BOI

BOI

Dance, physical theatre, Slovak folk songs. The transition of adolescence of a boy into a man. What is the place of a man in society today? Winning project of Essence of Dance 2014.

We live in a time when the entire traditional system is falling apart.

Once upon a time, a strong body was a guarantee of certainty and stability. A sign that a man can take care of his family. To be a hunter, a warrior, and a protector. What is the place of a man in society today? Fusion of dance and traditional folk songs from different regions of Slovakia framed by questions and answers to what is “masculine”.

Winning project of Essence of Dance 2014.

Every young man on his journey through life is looking for his role model.

A role model that will help him find his place in society. This search may not be conscious, but it is rather an innate instinct of observation and imitation. It seems to be a difficult task for him, because the pattern is not present. The man/father is not home, he does not have time, maybe he does not even exist. Which is not a matter of survival, because there are other role models, there is a mother, there is a woman, there are friends and acquaintances, there is the Internet and other media. There’s a lot of models everywhere.

But do they live up to those general expectations? Expectations of a man’s imagination? “The real man?” What’s he supposed to be like…? Who can evaluate if he managed to be a real man?   

Matej Matejka in production of ProFitArt - BOI

Premiere: April 27th, 2016

Director: Matěj Matějka (SK/PL)
Choreography: Martin Talaga (SK/CZ)
Scenography: Agnieszka Pátá
Musical arrangement: Katarina Kalivodová (CZ/SK), Cécile Da Costa (FR/CZ)
Light design: Karel Šimek, Mikoláš Holba, Janka Galkó (HU)
Sound design: Andrey Shvetsov (RU)
Producer: ProFitArt
Coproducer: ROXY NoD, Záhrada (SK), Pro-Progressione (HU), Studio Matějka (PL)

Supported by: Visegrad Fund, Capital City of Prague, Czech Centre, Švanda Theatre

Cast: Martin Talaga, Katarina Kalivodová, Cécile Da Costa, Kateřina Eva Lanči

“The creators have captured and very clearly interpreted the feelings that take place in the mind and body of the adolescent (including the presence of the Oedipus archetype and the necessary autoeroticism) and combine them with “literally” conceived situations. Boy – dancer Martin Talaga – undergoes the most oote pseudo-rituals offered by our time in the form of spray painting, drunkenness, disco or light girl. And that’s the tradition of family dinners, engagements, weddings. Simple bagpipes, which the hero explores and through which he takes his breath and looks for his own melody, symbolize the original pattern. On one side he is supported by slovak folk songs and ethnic drumming, on the other he is attacked by fashionable English or rap.”

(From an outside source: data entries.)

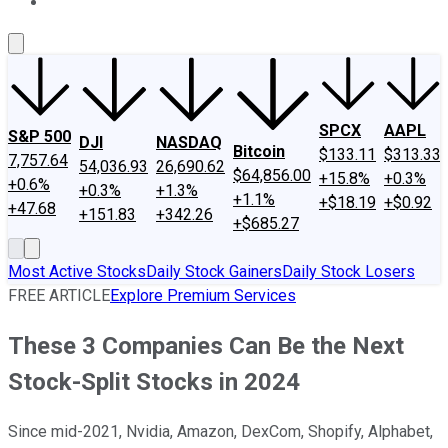
About Us
Contact Us
Investing Philosophy
Motley Fool Mo
SPCX
AAPL
S&P 500
DJI
NASDAQ
Bitcoin
$133.11
$313.33
7,757.64
54,036.93
26,690.62
$64,856.00
+15.8%
+0.3%
+0.6%
+0.3%
+1.3%
+1.1%
+$18.19
+$0.92
+47.68
+151.83
+342.26
+$685.27
Most Active Stocks
Daily Stock Gainers
Daily Stock Losers
FREE ARTICLE
Explore Premium Services
These 3 Companies Can Be the Next
Stock-Split Stocks in 2024
Since mid-2021, Nvidia, Amazon, DexCom, Shopify, Alphabet,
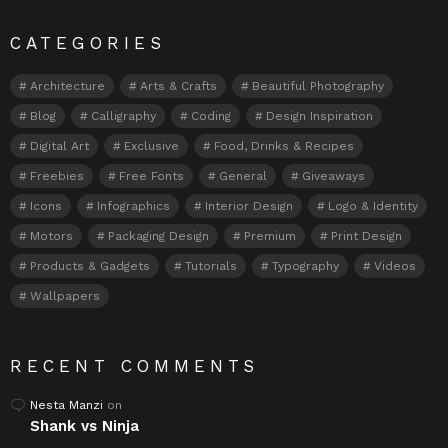
CATEGORIES
Architecture
Arts & Crafts
Beautiful Photography
Blog
Calligraphy
Coding
Design Inspiration
Digital Art
Exclusive
Food, Drinks & Recipes
Freebies
Free Fonts
General
Giveaways
Icons
Infographics
Interior Design
Logo & Identity
Motors
Packaging Design
Premium
Print Design
Products & Gadgets
Tutorials
Typography
Videos
Wallpapers
RECENT COMMENTS
Nesta Manzi
on
Shank vs Ninja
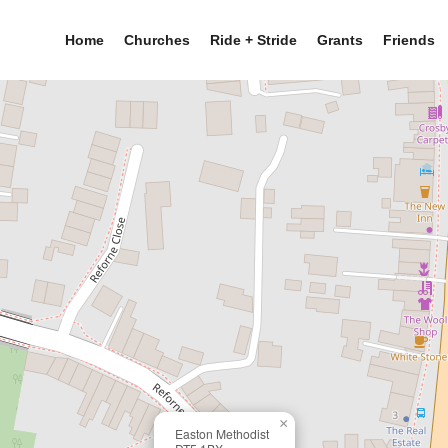
Home
Churches
Ride + Stride
Grants
Friends
×
Easton Methodist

(Veronika Boušová, Divadelní noviny, May 12th, 2016)

“The combination of folk music and contemporary dance is functional and it is really a natural solution, no violent implementation of folklore where it does not belong, nor quotes in motion from the whole stand out. From the beginning, the audience will be emused with bagpipes, which serve as a prop on the stage throughout the performance – for the choreographer they are a link between traditional and contemporary, they are an attribute that they seize at the end and in the last seconds begin to play them. In this cast, they may also represent the maturity he has sought to achieve throughout the hour.”